2014-02-23 02:26:54 (10.9 MB/s) - `Video.tar.gz' saved [1622452559/1622452559]

reedy@bast1001:/tmp/uploads$ sftp tin
Connected to tin.
sftp> cd /tmp/uploads
sftp> put Video.tar.gz
Uploading Video.tar.gz to /tmp/uploads/Video.tar.gz
Video.tar.gz 100% 1547MB 49.9MB/s 00:31
sftp> ^D
reedy@bast1001:/tmp/uploads$ ssh -A tin
Welcome to Ubuntu 12.04.2 LTS (GNU/Linux 3.2.0-45-generic x86_64)
tin is a Wikimedia Deployment host (misc::deployment).
The last Puppet run was at Sun Feb 23 02:07:22 UTC 2014 (20 minutes ago).
Ubuntu 12.04.1 LTS auto-installed on Thu Nov 29 22:21:10 UTC 2012.
tin is a Wikimedia application server (wikimedia-task-appserver).
Last login: Sun Feb 23 02:18:31 2014 from bast1001.wikimedia.org
creedy@tin:~$ cd /tmp/uploads/
reedy@tin:/tmp/uploads$ tar -xvf Video.tar.gz
President Obama speaks on U.S. intelligence programs 2014-01-17.webm
President Obama speaks on U.S. intelligence programs 2014-01-17.txt
reedy@tin:/tmp/uploads$ sudo -u apache mwscript importImages.php --wiki=foundationwiki --user="SRoss (WMF)" /tmp/uploads^C
reedy@tin:/tmp/uploads$ sudo -u apache mwscript importImages.php --wiki=commonswiki --user="Rybec" --comment-ext=txt /tmp/uploads
Import Images

Importing President Obama speaks on U.S. intelligence programs 2014-01-17.webm...done.

Found: 1
Added: 1
reedy@tin:/tmp/uploads$

rybec wrote:

Thank you for your efforts, but when I downloaded the video from Commons, it was 1622202800 bytes with an MD5 of 61532cb43f20f04fc6a2fbe3d822ee75. It should be 1578290173 bytes with an MD5 of 61f30874b0db53661c10d7078571e35d.

The pieces were each 197286272 bytes, except for the last which was 197286269 bytes.

So what's the problem, again?

rybec wrote:

As I explained in comment #14, a file has been uploaded to Commons, but it differs from the one I provided. Had you intentionally changed it, you would have said so. Hence it is corrupt.
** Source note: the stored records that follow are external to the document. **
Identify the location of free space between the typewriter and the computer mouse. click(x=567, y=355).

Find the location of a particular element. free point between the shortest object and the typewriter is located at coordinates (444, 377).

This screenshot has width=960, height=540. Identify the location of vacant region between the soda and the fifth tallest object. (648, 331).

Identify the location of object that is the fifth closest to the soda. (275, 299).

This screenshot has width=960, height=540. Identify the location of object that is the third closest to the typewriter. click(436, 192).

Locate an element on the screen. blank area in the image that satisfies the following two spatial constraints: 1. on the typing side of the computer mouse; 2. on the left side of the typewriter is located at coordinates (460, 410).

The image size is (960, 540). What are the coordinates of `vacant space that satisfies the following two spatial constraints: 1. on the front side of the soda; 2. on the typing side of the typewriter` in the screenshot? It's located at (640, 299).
I've downloaded http://tools.wikimedia.pl/~odder/whitehouse/Video.tar.gz and it has the wrong file contents, with the byte size and MD5 matching what's on Commons. I'm attempting to upload the file again to the file-sharing service, without splitting it this time.

Uploaded file works for me, hence closing. If there is a user-visible problem with the file available on Commons, please provide steps to reproduce.

How was it split? How was it rejoined?

It doesn't take much difference for the hash to be different..

I'd agree with the others, as long as the file actually still plays and seems sane, there's no reason to reupload it

rybec wrote:

The file provided by Tomasz W. Kozlowski is nearly 3% larger, a difference in size of 43,912,627 bytes. He hasn't explained how he recreated it.

I've uploaded the correct file in one piece to http://ubuntuone.com/2LEFxyS5v0lQ2ERQiiEq6U and when I download it from there, it has the proper checksum.

rybec wrote:

Comment 20 was my response to comment 19.